In this section we consider the boundary-value problem 
\eqref{2.1}-\eqref{2.2} and prove the next result.

\begin{lemma}
Suppose that conditions \eqref{A2S}-\eqref{G} hold. Then, there exists an
$\eta _{0}>0$ such that for any $\eta \leq \eta _{0}$ any solution of
\eqref{2.1} with $u(0)=\frac{\eta }{2}$, satisfies the inequality
\begin{equation}
0<u(t)\leq \eta \leq \eta _{0},\quad t\in [0,1]. \label{2.4}
\end{equation}
\end{lemma}

\begin{proof}
By assumption \eqref{A2S} it follows that for any $K>0$\ there exists $\eta
_{0}$ such that
\begin{equation}
\min_{0\leq t\leq 1}f(t,u)>Ku,\;0<u\leq \eta _{0}.  \label{2.400}
\end{equation}%
Let $K>\max \{2\mu ^{2},\;2\frac{1+2\mu }{\min \{\gamma ,1\}}\}$. We examine
first the case $p>2$. Taking into account\ \eqref{G}, we may chose $\eta
_{0} $ small enough so that
\begin{equation}
\frac{g^{-1}(\frac{\eta _{0}}{2})}{\frac{\eta _{0}}{2}}\leq 2\mu \quad 
\text{and}\quad (p-1)\frac{[g^{-1}(\eta )]^{p-2}}{\min_{0\leq t\leq 1}q(t)}
<1,\quad \eta \in (0,\eta _{0}]  \label{2.40}
\end{equation}
(if $\lim_{u\rightarrow 0}\frac{g^{-1}(u)}{u}=0$, then we may find $\mu >0$
so that \eqref{2.40} still holds true).

Assume that the boundary-value problem \eqref{2.1}-\eqref{2.2} has a
solution $u(t)$, $t\in [0,1]$ with initial value $u(0)$ arbitrary small.
Then, we may assume that $u(0)=\eta /2$ for some $\eta \in (0,\eta _{0}]$
with
\begin{equation*}
\frac{\min_{0\leq t\leq 1}q(t)}{(p-1)[ g^{-1}(\frac{\eta }{2})]^{p-2}}\geq 1.
\end{equation*}

We demonstrate first that \eqref{2.4} holds true.
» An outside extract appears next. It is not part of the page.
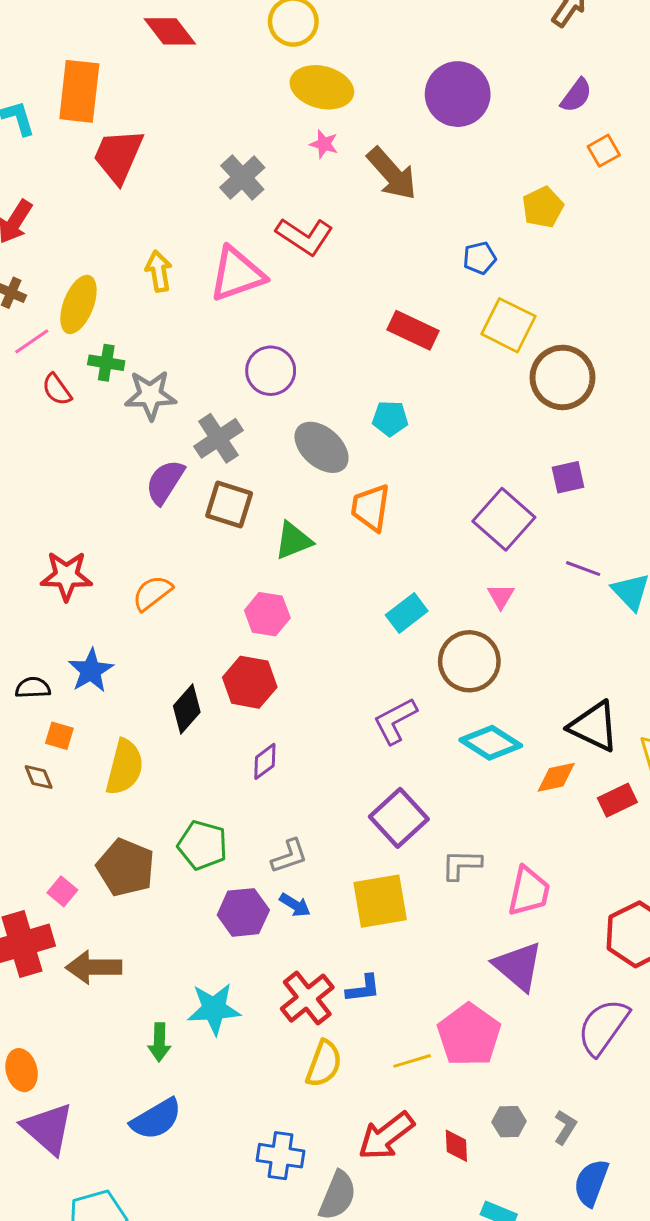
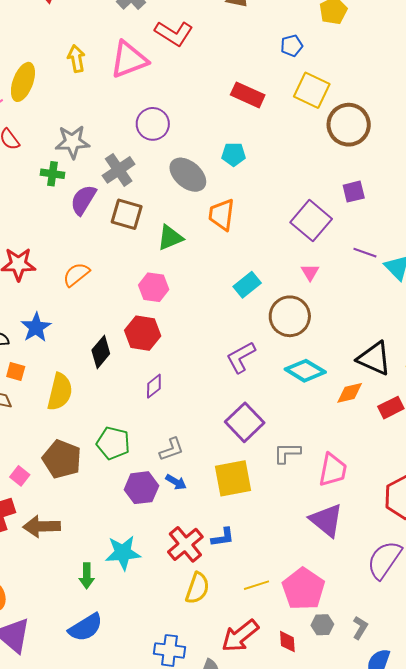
green cross: (106, 363) -> (53, 174), moved
pink pentagon: (469, 1035) -> (303, 589), moved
If not, by Lemma 
\ref{Le1}, there exist $t^{\ast }\in (0,1]$ such that 
$\frac{\eta }{2}\leq u(t)<\eta $, $0\leq t<t^{\ast }$ and 
$u(t^{\ast })=\eta $. Then by \eqref{2.400} it
follows that
\begin{equation*}
[ \phi _{p}(u')]'=[\phi _{p}'(u^{\prime
})]u^{\prime \prime }=-q(t)f(t,u(t))\leq -Kq(t)u(t)\leq -Kq(t)\frac{\eta }{2},
\end{equation*}%
i.e.,
\begin{align*}
u^{\prime \prime }(t)& \leq -Kq(t)\frac{\eta }{2}\frac{1}{[\phi _{p}'(u')]} \\
& \leq -K\frac{\eta _{0}}{2}\frac{1}{[\phi _{p}'(u')]}%
\min_{0\leq t\leq 1}q(t) \\
& \leq -K\frac{\eta }{2}\frac{\min_{0\leq t\leq 1}q(t)}{(p-1)[g^{-1}(\frac{%
\eta }{2})]^{p-2}}\leq -K\frac{\eta }{2}
\end{align*}%
Consequently, by \eqref{2.40} and the Taylor formula, we get that for some 
$t\in [ 0,t^{\ast }]$,
\begin{align*}
\eta =u(t^{\ast })& \leq \frac{\eta }{2}+t^{\ast }g^{-1}(\frac{\eta }{2})+%
\frac{(t^{\ast })^{2}}{2}u^{\prime \prime }(t) \\
& \leq \frac{\eta }{2}+t^{\ast }g^{-1}(\frac{\eta }{2})-\frac{(t^{\ast })^{2}
}{2}K\frac{\eta }{2} \\
& \leq \frac{\eta }{2}+t^{\ast }2\mu \frac{\eta }{2}-\frac{(t^{\ast })^{2}}{2}
K\frac{\eta }{2}.
\end{align*}
Considering now the map
\begin{equation*}
\phi (t^{\ast }):=Kt^{\ast }{}^{2}-4\mu t^{\ast }+2,
\end{equation*}%
the above inequality yields $\phi (t^{\ast })\leq 0$. This is a
contradiction, since the above choice of $K>2\mu ^{2}$, yields $\phi (t)>0$
for all $t\in [ 0,1]$. As a result, noticing Lemma \ref{Le1}, we
obtain $0<u(t)\leq \eta _{0},$ $t\in [ 0,1]$.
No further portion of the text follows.